U.S. Pat. No. 10,259,758B2 describes a process installation to convert crude oil into petrochemical products comprising of a CDU, where it is separated into gases fraction, resid, kerosene and gasoil. The resid fraction is send to resid upgradation unit and the gas oil is routed to fluid catalytic cracking unit. The distillate from resid unit along with kerosene and gasoil stream is send to aromatic ring opening unit and LPG produced in the integrated process is send to olefin synthesis unit for production of lighter olefins.
US2013/0292299 describes an integrated ebullated bed and hydrotreater for whole crude oil upgrading. The crude oil is first flashed into lighter components which are sent for hydrotreating in a fixed bed hydrotreater unit. The heavy atmospheric residue is hydrotreated in an ebullated bed hydrotreater reactor. Distillates from the hydrotreater and unconverted residue from ebullated bed reactions are combined to form a synthetic crude oil stream.
WO2014/062465 describes a process for high severity catalytic cracking of crude oil. The crude oil is separated into high boiling fraction and low boiling fraction and are separately processed in two downer type of reactors. The deactivated catalyst from both vessels are regenerated in a common regenerator vessel.
US 2015/0321975 provides a process for producing aromatics from a hydrocarbon source in the presence of supercritical water. Supercritical water is used as an alternate to catalysts, which are not stable at these conditions. The dominant source of BTX aromatics are heavy aromatic compounds with single aromatic core with alkyl side chains.

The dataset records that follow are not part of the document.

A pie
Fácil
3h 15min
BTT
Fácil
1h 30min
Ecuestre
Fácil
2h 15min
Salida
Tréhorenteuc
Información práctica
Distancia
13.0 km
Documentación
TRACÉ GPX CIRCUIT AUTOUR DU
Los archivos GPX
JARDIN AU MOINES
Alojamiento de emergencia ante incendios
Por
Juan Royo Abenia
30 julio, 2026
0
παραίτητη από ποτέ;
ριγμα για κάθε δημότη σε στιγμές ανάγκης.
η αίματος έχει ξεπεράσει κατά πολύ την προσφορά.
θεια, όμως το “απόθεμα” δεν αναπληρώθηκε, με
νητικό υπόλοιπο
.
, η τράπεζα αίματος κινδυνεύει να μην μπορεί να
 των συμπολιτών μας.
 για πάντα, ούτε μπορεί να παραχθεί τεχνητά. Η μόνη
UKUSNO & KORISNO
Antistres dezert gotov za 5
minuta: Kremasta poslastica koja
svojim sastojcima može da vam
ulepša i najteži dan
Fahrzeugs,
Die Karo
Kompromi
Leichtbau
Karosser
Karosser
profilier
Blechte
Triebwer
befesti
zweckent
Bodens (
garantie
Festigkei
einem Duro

US2013/0197284 describes an integrated hydrotreating, solvent deasphalting and steam pyrolysis process for complete conversion of crude oil. Here, crude oil after pretreatment is sent to hydrotreater and thereafter processed in solvent deasphalting unit. Deasphalter unit products are thermally converted in a steam Pyrolysis process.

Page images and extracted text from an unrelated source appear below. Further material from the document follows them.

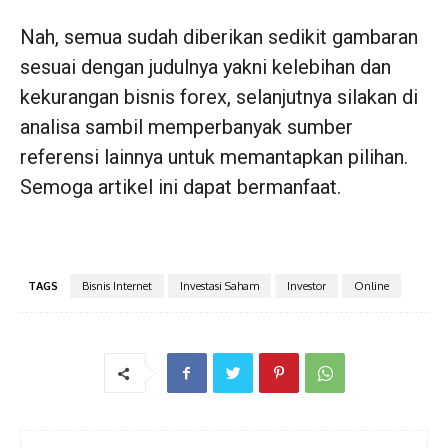
Nah, semua sudah diberikan sedikit gambaran
sesuai dengan judulnya yakni kelebihan dan
kekurangan bisnis forex, selanjutnya silakan di
analisa sambil memperbanyak sumber
referensi lainnya untuk memantapkan pilihan.
Semoga artikel ini dapat bermanfaat.
TAGS
Bisnis Internet
Investasi Saham
Investor
Online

US2016/0122668 describes an integrated slurry hydroprocessing and steam Pyrolysis process for production of olefins and aromatic petrochemical feedstocks from crude oil feedstock. Crude oil is hydro processed to produce effluent rich in hydrogen content and the said effluent is then routed to steam Pyrolysis unit to cause thermal cracking reactions. Mixed product stream is separated, and the olefins and aromatic products are recovered.
WO2013/112967 describes an integrated solvent deasphalting, hydrotreating and pyrolysis processes for direct processing of crude oil to produce olefins, petrochemical feedstocks and aromatics. Here, crude oil after pretreatment is sent to the solvent deasphalting unit and the deasphalted oil is routed to the hydrotreater unit. The hydrotreated material is then sent to a Pyrolysis unit for cracking into lighter products. Olefins and aromatic products are recovered from the mixed product stream.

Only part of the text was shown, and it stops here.